EXERCISE REQUIREMENTS -
Your task is to repeat the lines below exactly, excluding any pictures they contain.

==========

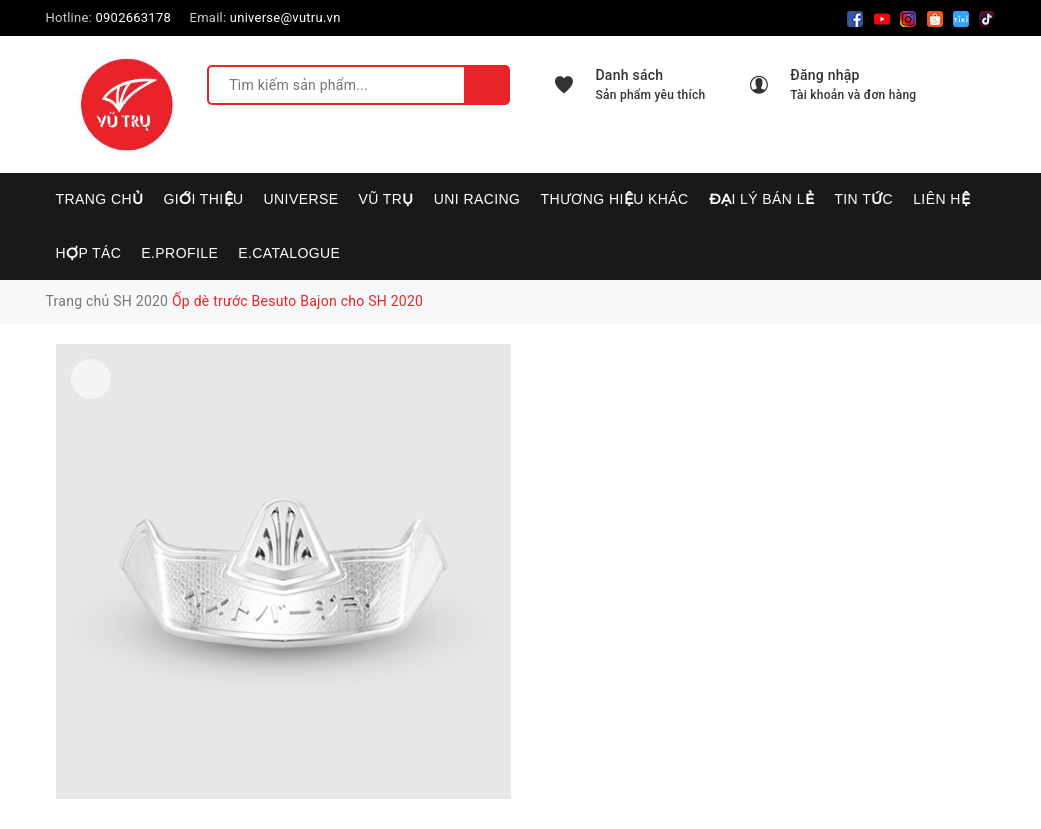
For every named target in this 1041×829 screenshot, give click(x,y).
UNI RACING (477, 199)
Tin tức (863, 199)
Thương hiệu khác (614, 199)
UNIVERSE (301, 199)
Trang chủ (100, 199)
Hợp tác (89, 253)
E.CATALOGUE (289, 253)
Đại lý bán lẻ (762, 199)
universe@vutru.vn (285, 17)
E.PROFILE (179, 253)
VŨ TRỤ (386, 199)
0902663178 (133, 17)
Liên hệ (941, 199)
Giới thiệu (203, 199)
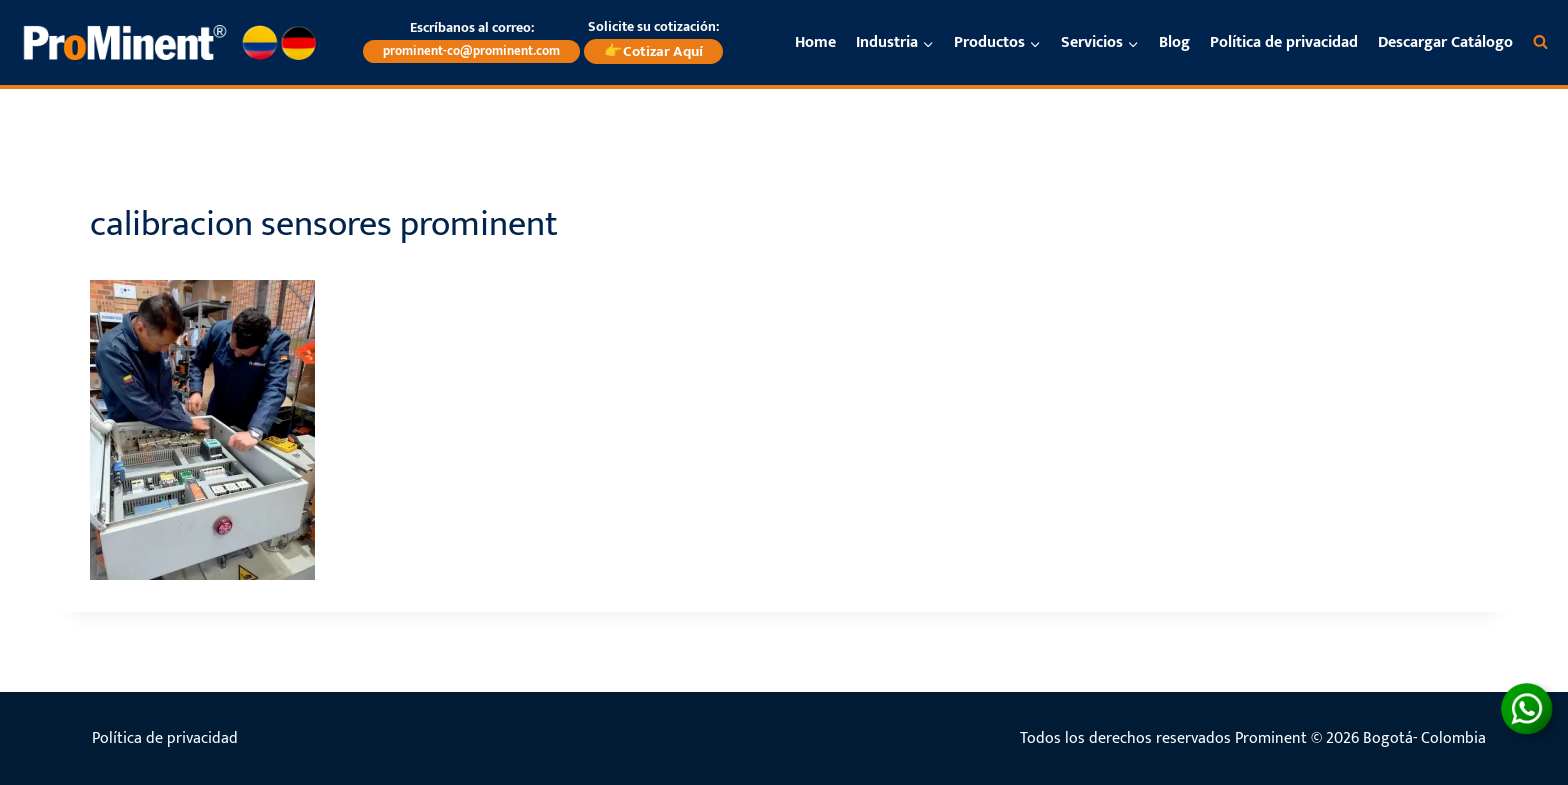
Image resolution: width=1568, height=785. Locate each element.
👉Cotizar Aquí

==========

RESULT FOR THIS TASK -
For every named target in this 1041×829 screenshot, give click(x,y).
UNI RACING (477, 199)
Tin tức (863, 199)
Thương hiệu khác (614, 199)
UNIVERSE (301, 199)
Trang chủ (100, 199)
Hợp tác (89, 253)
E.CATALOGUE (289, 253)
Đại lý bán lẻ (762, 199)
universe@vutru.vn (285, 17)
E.PROFILE (179, 253)
VŨ TRỤ (386, 199)
0902663178 (133, 17)
Liên hệ (941, 199)
Giới thiệu (203, 199)
Image resolution: width=1568, height=785. Locate each element.
👉Cotizar Aquí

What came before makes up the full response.